Quote:
Originally Posted by m4xx Angela, I think taking 100% responsibility is just as wrong as taking 0%.
If you have 100% responsibility for how you feel and how happy you are, would there ever be a reason to tell someone "thank you!" for what they did for you?
Could you ever say "I am so happy about you being there" without lying?
cause nothing a person does would make you happy, since you are creating it all by your own!
Or why ever say "I am sorry!" to someone, if you didn't *make* them feel anything, since they created it all on their own?
I want to have a positive effect on people I interact with. I want to be useful 
and I partially want to take responsibility for the people I love. (which means they couldn't take 100% of it  ) |
I totally agree. If I'm 100% responsible for my own happiness, what are other people for? I'd hate to live in a world where we all take 100% responsibility for our own happiness. I like making others happy. I like it when they try to make me happy. There's no mystery left if it's all up to me and, you are very correct that nothing anyone else does matters because you do it all yourself. IMO, that's arrogance.
I choose to live in a world where others and what they do matter to me. That means investing myself in relationships and, sometimes being hurt or disappointed. And then there's what you deny others when you take control. Believe it or not, they enjoy making us happy. Why would you deny that to others?
My dad gave us kids the greatest gift before he died. As he needed more and more help from us, he, graciously, accepted help. He always made you feel like what you did was exactly enough. Just pefect. What a boost that was. If I had taken 100% respontibility for my own happiness, I would have denied him the giving of that gift and never felt the happiness it conveyed. What a wonderful way to exit this life and tell your kids you love them and appreciate them. I'm glad I can rely on others to boost my happiness even if it means I sometimes am made sad by them too.
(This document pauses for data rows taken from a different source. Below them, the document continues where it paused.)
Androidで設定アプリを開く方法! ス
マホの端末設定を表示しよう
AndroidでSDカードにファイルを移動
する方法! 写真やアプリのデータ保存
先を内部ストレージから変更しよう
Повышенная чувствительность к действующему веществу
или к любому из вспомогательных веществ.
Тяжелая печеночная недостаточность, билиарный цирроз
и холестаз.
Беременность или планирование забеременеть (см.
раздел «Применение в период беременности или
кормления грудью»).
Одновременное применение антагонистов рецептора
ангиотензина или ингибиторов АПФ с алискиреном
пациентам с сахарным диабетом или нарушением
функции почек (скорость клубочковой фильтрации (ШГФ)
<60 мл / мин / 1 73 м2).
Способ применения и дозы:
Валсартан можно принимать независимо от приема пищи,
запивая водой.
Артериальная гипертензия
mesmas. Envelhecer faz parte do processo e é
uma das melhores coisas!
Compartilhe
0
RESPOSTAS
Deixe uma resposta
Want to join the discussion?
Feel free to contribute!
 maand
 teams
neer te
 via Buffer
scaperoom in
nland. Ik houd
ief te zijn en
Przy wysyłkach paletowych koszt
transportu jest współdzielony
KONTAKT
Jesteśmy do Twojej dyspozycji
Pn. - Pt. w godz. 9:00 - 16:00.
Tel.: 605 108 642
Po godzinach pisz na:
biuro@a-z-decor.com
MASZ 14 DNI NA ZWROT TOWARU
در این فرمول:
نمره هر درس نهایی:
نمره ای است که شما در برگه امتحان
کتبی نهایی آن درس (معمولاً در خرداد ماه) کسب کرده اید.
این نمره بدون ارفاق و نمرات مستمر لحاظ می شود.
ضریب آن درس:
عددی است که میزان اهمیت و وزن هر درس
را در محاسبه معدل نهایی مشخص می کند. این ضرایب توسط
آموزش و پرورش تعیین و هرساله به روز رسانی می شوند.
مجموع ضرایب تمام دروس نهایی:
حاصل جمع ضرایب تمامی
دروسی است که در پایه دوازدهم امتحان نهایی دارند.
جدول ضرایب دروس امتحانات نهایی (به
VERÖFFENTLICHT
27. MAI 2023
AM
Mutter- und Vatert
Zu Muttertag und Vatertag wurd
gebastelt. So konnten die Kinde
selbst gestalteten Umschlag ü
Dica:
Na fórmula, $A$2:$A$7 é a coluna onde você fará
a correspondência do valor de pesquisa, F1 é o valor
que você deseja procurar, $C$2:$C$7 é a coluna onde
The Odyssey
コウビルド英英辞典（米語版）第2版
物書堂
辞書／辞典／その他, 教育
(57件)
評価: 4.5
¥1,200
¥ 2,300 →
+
My dad, like so many seniors do, could have chosen to become bitter and angry over his growing dependence. But he didn't. And THAT made a difference. A HUGE difference. I am not responsible for that. He was. I'm just glad I was part of it.
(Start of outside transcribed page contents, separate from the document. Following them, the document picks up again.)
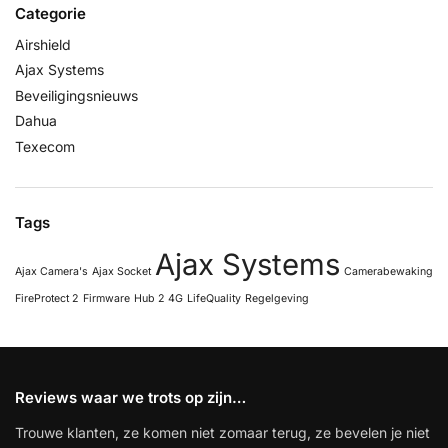
Categorie
Airshield
Ajax Systems
Beveiligingsnieuws
Dahua
Texecom
Tags
Ajax Systems
Ajax Camera's
Ajax Socket
Camerabewaking
FireProtect 2
Firmware
Hub 2 4G
LifeQuality
Regelgeving
Reviews waar we trots op zijn…
Trouwe klanten, ze komen niet zomaar terug, ze bevelen je niet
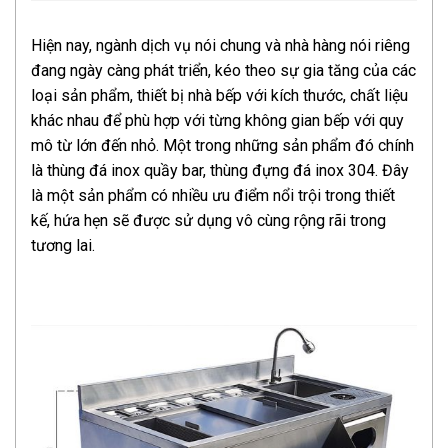
Hiện nay, ngành dịch vụ nói chung và nhà hàng nói riêng
đang ngày càng phát triển, kéo theo sự gia tăng của các
loại sản phẩm, thiết bị nhà bếp với kích thước, chất liệu
khác nhau để phù hợp với từng không gian bếp với quy
mô từ lớn đến nhỏ. Một trong những sản phẩm đó chính
là thùng đá inox quầy bar, thùng đựng đá inox 304. Đây
là một sản phẩm có nhiều ưu điểm nổi trội trong thiết
kế, hứa hẹn sẽ được sử dụng vô cùng rộng rãi trong
tương lai.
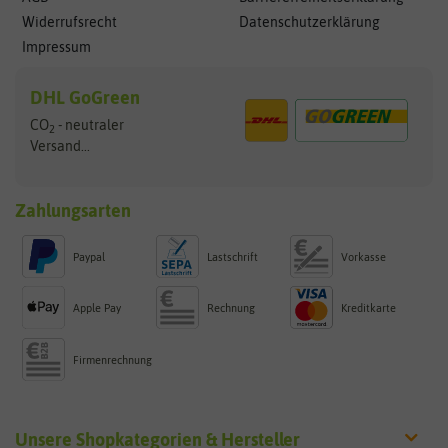
Widerrufsrecht
Datenschutzerklärung
Impressum
DHL GoGreen
CO
- neutraler
2
Versand...
Zahlungsarten
Paypal
Lastschrift
Vorkasse
Apple Pay
Rechnung
Kreditkarte
Firmenrechnung
Unsere Shopkategorien & Hersteller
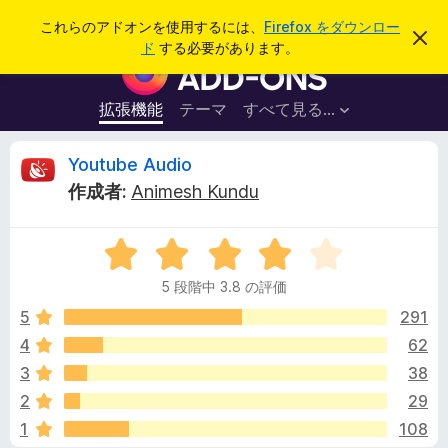
検
ログイン
これらのアドオンを使用するには、
Firefox をダウンロー
こ
索
ド
する必要があります。
の
F
お
i
知
ら
r
拡張機能
テーマ
すべて見る...
せ
e
を
閉
f
Y
Youtube Audio
じ
o
る
作成者:
Animesh Kundu
x
o
ブ
5
ラ
u
段
ウ
5 段階中 3.8 の評価
階
ザ
t
中
5
291
ー
3
4
62
ア
u
.
ド
3
38
8
オ
の
b
2
29
評
ン
1
108
価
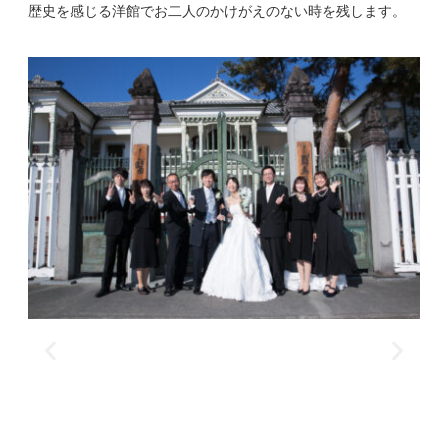
歴史を感じる洋館でお二人のかけがえのない時を残します。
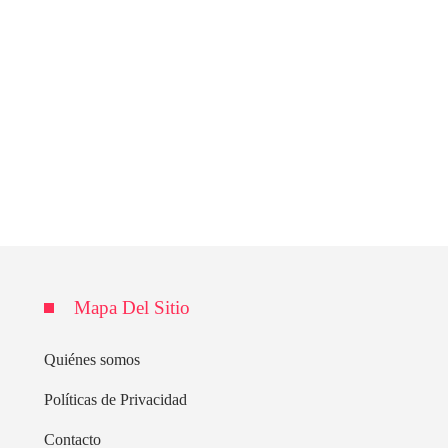
Mapa Del Sitio
Quiénes somos
Políticas de Privacidad
Contacto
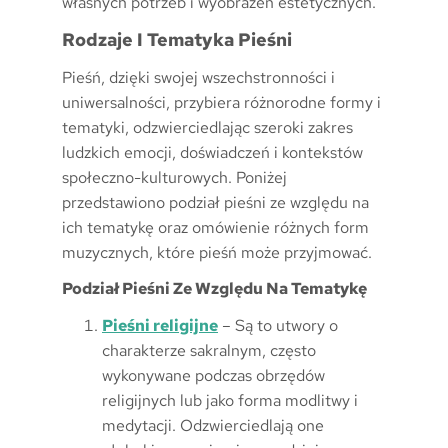
własnych potrzeb i wyobrażeń estetycznych.
Rodzaje I Tematyka Pieśni
Pieśń, dzięki swojej wszechstronności i
uniwersalności, przybiera różnorodne formy i
tematyki, odzwierciedlając szeroki zakres
ludzkich emocji, doświadczeń i kontekstów
społeczno-kulturowych. Poniżej
przedstawiono podział pieśni ze względu na
ich tematykę oraz omówienie różnych form
muzycznych, które pieśń może przyjmować.
Podział Pieśni Ze Względu Na Tematykę
Pieśni religijne
– Są to utwory o
charakterze sakralnym, często
wykonywane podczas obrzędów
religijnych lub jako forma modlitwy i
medytacji. Odzwierciedlają one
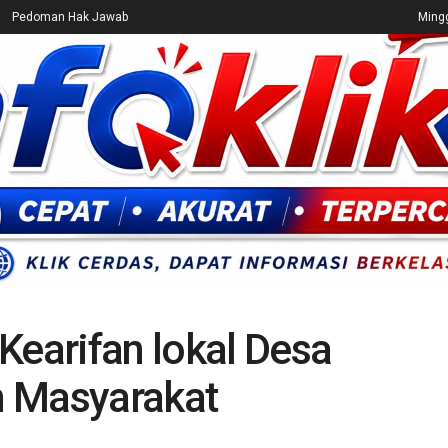
Pedoman Hak Jawab
Mingg
CEK FAKTA
ENTERTAINMENT
BREAKING NEWS
UMUM
Kearifan lokal Desa
n Masyarakat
Love takes risks. Taking 100% responsiblity for my happiness is 0% risk taking. What you miss is of far greater value than what you gain.
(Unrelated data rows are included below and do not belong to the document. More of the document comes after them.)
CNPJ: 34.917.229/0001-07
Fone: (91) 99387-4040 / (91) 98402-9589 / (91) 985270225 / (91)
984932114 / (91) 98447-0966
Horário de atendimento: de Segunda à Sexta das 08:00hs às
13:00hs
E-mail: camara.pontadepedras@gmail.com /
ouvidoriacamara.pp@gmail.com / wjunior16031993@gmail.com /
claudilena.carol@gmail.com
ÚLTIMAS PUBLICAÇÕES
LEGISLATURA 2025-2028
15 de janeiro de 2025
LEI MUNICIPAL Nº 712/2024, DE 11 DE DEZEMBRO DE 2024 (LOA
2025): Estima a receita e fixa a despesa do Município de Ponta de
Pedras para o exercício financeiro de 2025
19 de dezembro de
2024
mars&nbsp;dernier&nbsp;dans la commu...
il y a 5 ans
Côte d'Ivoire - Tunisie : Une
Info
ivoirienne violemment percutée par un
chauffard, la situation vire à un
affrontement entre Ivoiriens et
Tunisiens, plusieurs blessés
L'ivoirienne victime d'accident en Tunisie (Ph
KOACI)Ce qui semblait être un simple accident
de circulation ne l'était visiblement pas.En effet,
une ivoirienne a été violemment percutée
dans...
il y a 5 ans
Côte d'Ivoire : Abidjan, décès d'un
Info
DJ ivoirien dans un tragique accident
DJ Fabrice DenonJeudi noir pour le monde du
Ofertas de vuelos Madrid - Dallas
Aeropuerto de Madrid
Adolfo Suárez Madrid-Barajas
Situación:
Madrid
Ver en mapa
I totally agree about saying things like "I'm sorry" or "I'm glad you're here". How could you say either and mean them if you take 100% responsibility for your own happiness. Having been on the recieving end of those words, I can tell you first hand they have meaning beause what others in our lives do does matter. Anyone who thinks it doesn't is kidding themselves.
I don't care to live that way. I'll take the chance and ride the roller coaster.